_REQUIRED WORK:_
With images removed, return the whole listing exactly as written.

_SUPPLIED DATA:_
----------

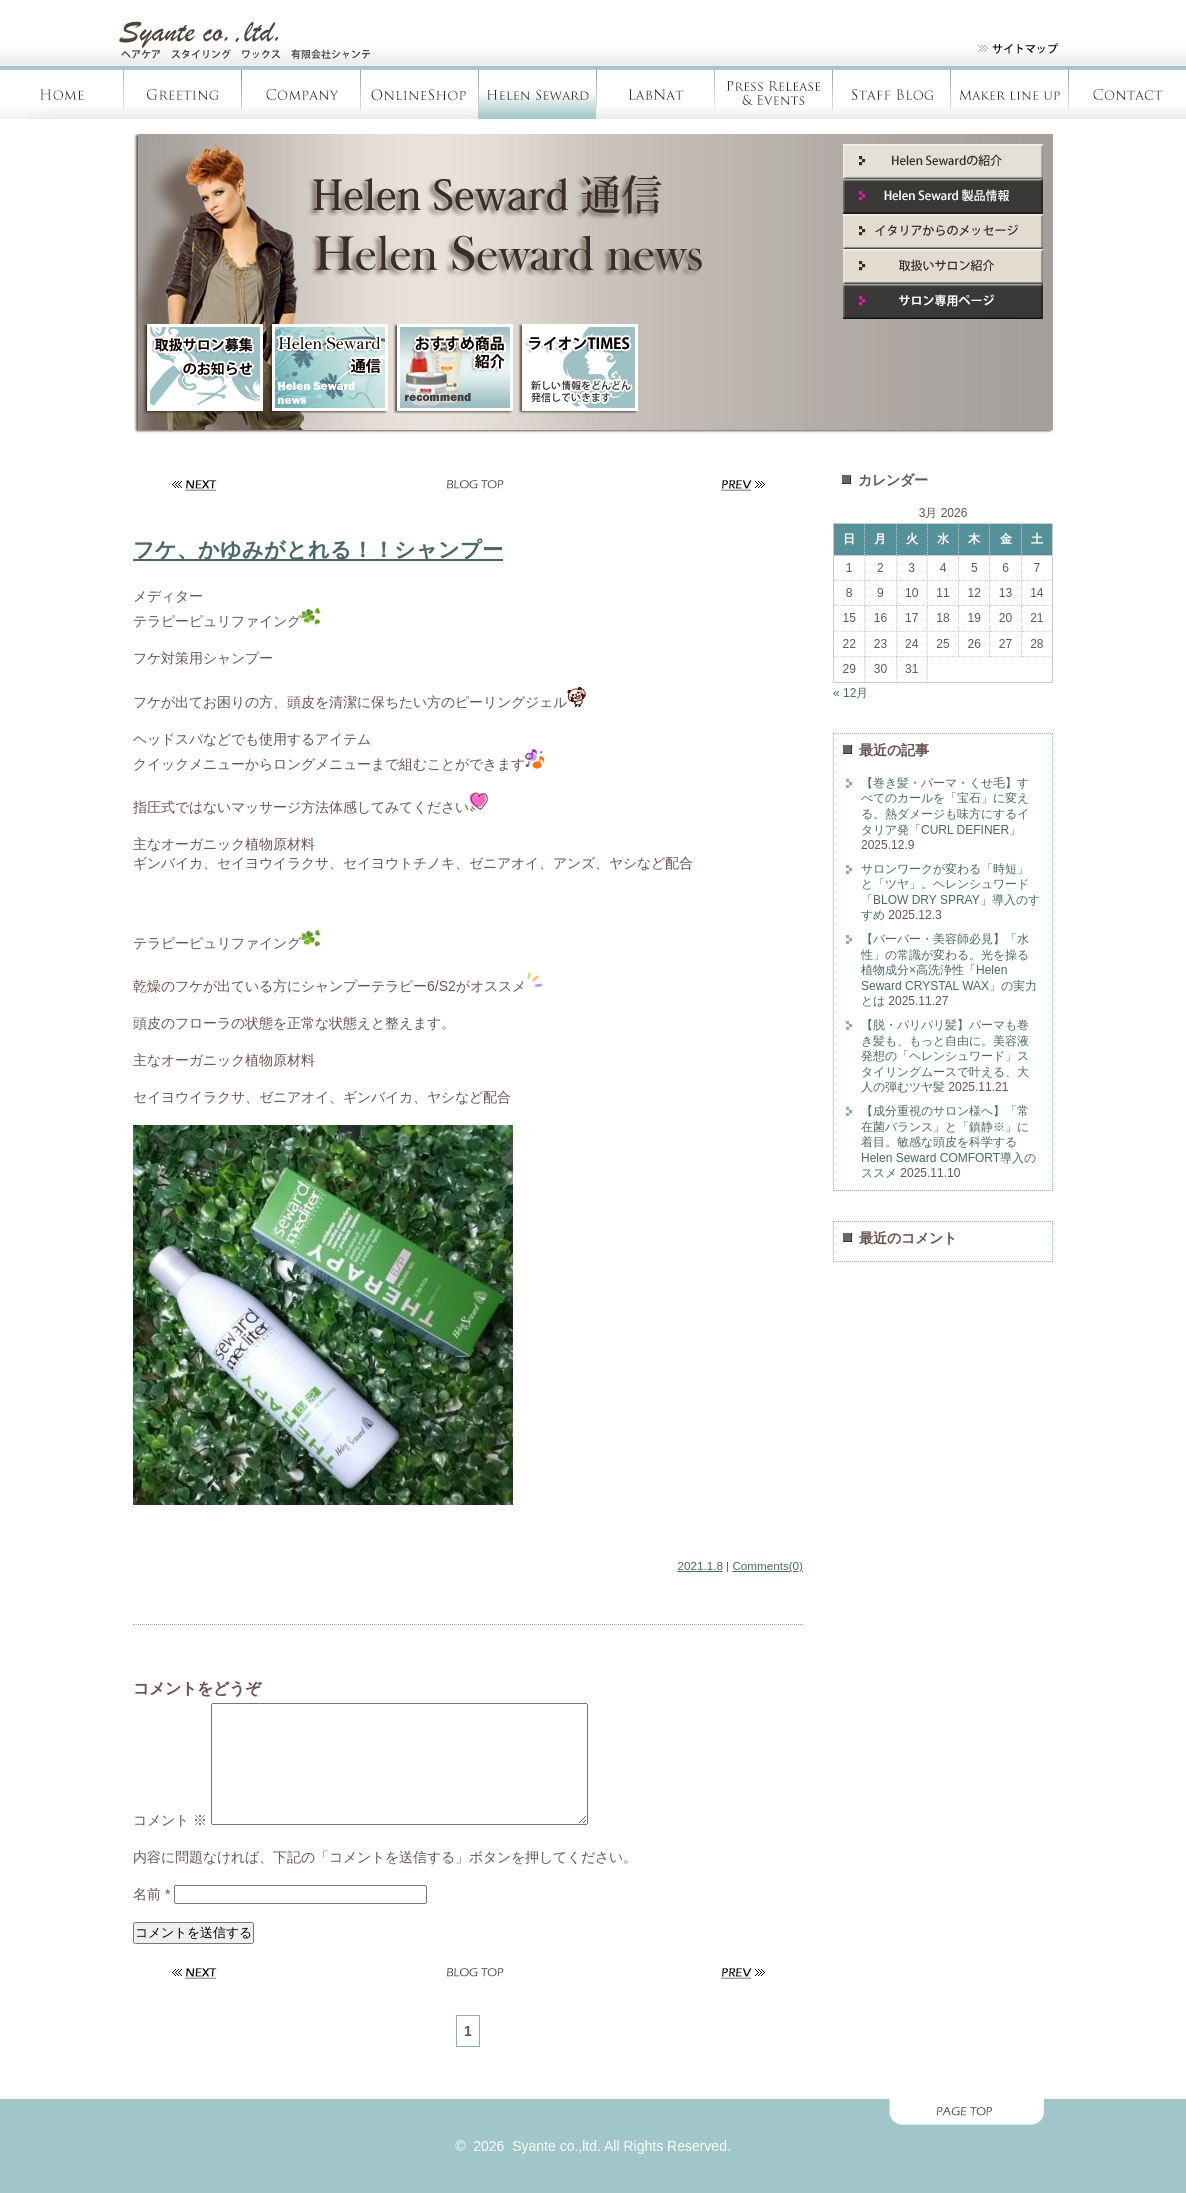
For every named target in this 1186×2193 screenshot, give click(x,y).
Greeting (183, 94)
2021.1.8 (700, 1565)
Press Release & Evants (773, 94)
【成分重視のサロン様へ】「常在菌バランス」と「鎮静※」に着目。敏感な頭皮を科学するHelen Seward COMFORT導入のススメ (948, 1142)
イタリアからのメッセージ (943, 231)
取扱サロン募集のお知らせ (203, 369)
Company (301, 94)
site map (1005, 52)
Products (1009, 94)
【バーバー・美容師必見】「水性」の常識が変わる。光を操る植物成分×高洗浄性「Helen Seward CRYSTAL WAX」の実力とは (949, 970)
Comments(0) (767, 1565)
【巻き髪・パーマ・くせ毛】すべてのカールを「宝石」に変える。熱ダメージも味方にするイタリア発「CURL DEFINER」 (945, 806)
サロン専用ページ (943, 301)
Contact (1127, 94)
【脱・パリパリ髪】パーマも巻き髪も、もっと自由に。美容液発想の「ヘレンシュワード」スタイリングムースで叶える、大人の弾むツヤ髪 (945, 1056)
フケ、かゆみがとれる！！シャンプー (318, 549)
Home (62, 94)
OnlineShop (419, 94)
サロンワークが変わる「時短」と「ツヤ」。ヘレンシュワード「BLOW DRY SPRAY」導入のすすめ (950, 892)
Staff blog (891, 94)
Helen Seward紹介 (943, 161)
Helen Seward (537, 94)
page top (593, 2137)
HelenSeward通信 (328, 369)
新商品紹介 (453, 369)
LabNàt (655, 94)
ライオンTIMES (578, 369)
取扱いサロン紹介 (943, 266)
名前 (151, 1918)
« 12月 (850, 693)
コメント (170, 1844)
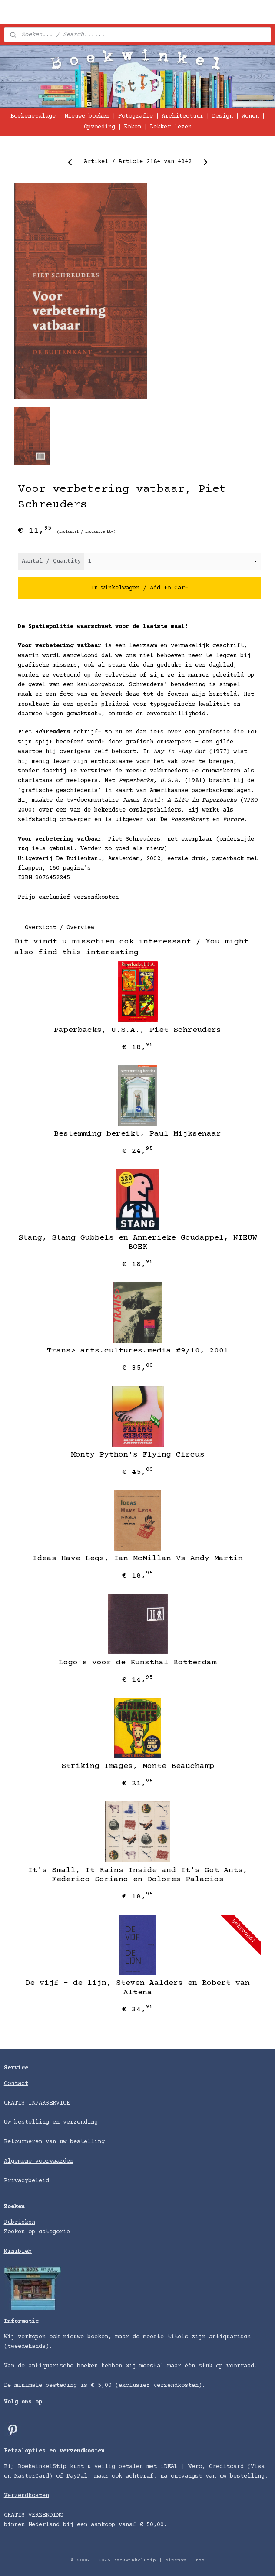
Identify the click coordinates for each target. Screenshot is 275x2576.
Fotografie (135, 116)
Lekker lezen (171, 127)
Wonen (250, 116)
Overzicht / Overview (59, 927)
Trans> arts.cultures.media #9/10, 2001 (138, 1351)
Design (222, 116)
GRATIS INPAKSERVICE (37, 2103)
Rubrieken (19, 2222)
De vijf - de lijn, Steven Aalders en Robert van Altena (137, 1988)
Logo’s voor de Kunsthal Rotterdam (137, 1662)
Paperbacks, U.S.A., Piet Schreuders (137, 1030)
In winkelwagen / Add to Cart (139, 588)
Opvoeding (99, 127)
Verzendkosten (26, 2495)
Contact (16, 2083)
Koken (132, 127)
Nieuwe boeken (86, 116)
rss (200, 2560)
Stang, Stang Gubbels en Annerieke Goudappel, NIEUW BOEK (137, 1243)
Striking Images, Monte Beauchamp (137, 1766)
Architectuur (182, 116)
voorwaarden (54, 2161)
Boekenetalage (33, 116)
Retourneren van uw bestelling (54, 2141)
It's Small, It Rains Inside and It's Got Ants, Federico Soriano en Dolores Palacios (138, 1875)
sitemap (175, 2560)
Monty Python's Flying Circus (138, 1454)
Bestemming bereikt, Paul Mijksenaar (137, 1134)
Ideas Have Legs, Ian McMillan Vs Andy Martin (138, 1559)
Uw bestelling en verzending (51, 2122)
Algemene (19, 2161)
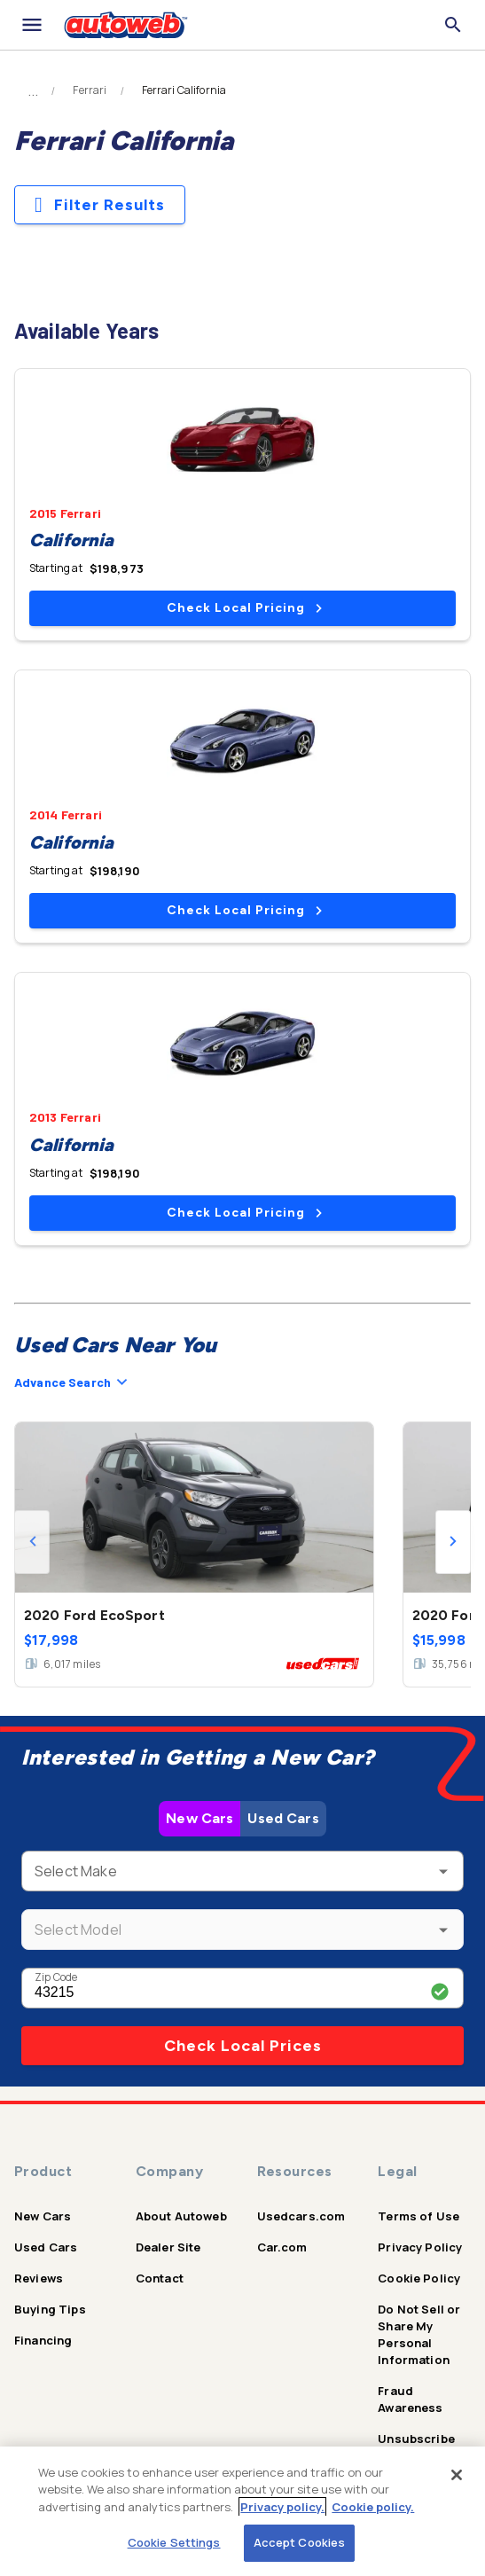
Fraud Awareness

----------

_RESPONSE TO THIS TASK:_
For every named target in this 1186×2193 screenshot, give click(x,y).
Greeting (183, 94)
2021.1.8 (700, 1565)
Press Release & Evants (773, 94)
【成分重視のサロン様へ】「常在菌バランス」と「鎮静※」に着目。敏感な頭皮を科学するHelen Seward COMFORT導入のススメ (948, 1142)
イタリアからのメッセージ (943, 231)
取扱サロン募集のお知らせ (203, 369)
Company (301, 94)
site map (1005, 52)
Products (1009, 94)
【バーバー・美容師必見】「水性」の常識が変わる。光を操る植物成分×高洗浄性「Helen Seward CRYSTAL WAX」の実力とは (949, 970)
Comments(0) (767, 1565)
【巻き髪・パーマ・くせ毛】すべてのカールを「宝石」に変える。熱ダメージも味方にするイタリア発「CURL DEFINER」 (945, 806)
サロン専用ページ (943, 301)
Contact (1127, 94)
【脱・パリパリ髪】パーマも巻き髪も、もっと自由に。美容液発想の「ヘレンシュワード」スタイリングムースで叶える、大人の弾むツヤ髪 (945, 1056)
フケ、かゆみがとれる！！シャンプー (318, 549)
Home (62, 94)
OnlineShop (419, 94)
サロンワークが変わる「時短」と「ツヤ」。ヘレンシュワード「BLOW DRY SPRAY」導入のすすめ (950, 892)
Staff blog (891, 94)
Helen Seward紹介 (943, 161)
Helen Seward (537, 94)
page top (593, 2137)
HelenSeward通信 (328, 369)
新商品紹介 (453, 369)
LabNàt (655, 94)
ライオンTIMES (578, 369)
取扱いサロン紹介 (943, 266)
名前 (151, 1918)
« 12月 (850, 693)
コメント (170, 1844)
Identify the click coordinates for each target. Screenshot is 275x2576.
Fotografie (135, 116)
Lekker lezen (171, 127)
Wonen (250, 116)
Overzicht / Overview (59, 927)
Trans> arts.cultures.media #9/10, 2001 (138, 1351)
Design (222, 116)
GRATIS INPAKSERVICE (37, 2103)
Rubrieken (19, 2222)
De vijf - de lijn, Steven Aalders en Robert van Altena (137, 1988)
Logo’s voor de Kunsthal Rotterdam (137, 1662)
Paperbacks, U.S.A., Piet Schreuders (137, 1030)
In winkelwagen / Add to Cart (139, 588)
Opvoeding (99, 127)
Verzendkosten (26, 2495)
Contact (16, 2083)
Koken (132, 127)
Nieuwe boeken (86, 116)
rss (200, 2560)
Stang, Stang Gubbels en Annerieke Goudappel, NIEUW BOEK (137, 1243)
Striking Images, Monte Beauchamp (137, 1766)
Architectuur (182, 116)
voorwaarden (54, 2161)
Boekenetalage (33, 116)
Retourneren van uw bestelling (54, 2141)
It's Small, It Rains Inside and It's Got Ants, Federico Soriano en Dolores Palacios (138, 1875)
sitemap (175, 2560)
Monty Python's Flying Circus (138, 1454)
Bestemming bereikt, Paul Mijksenaar (137, 1134)
Ideas Have Legs, Ian McMillan Vs Andy Martin (138, 1559)
Uw bestelling en verzending (51, 2122)
Algemene (19, 2161)
Fraud Awareness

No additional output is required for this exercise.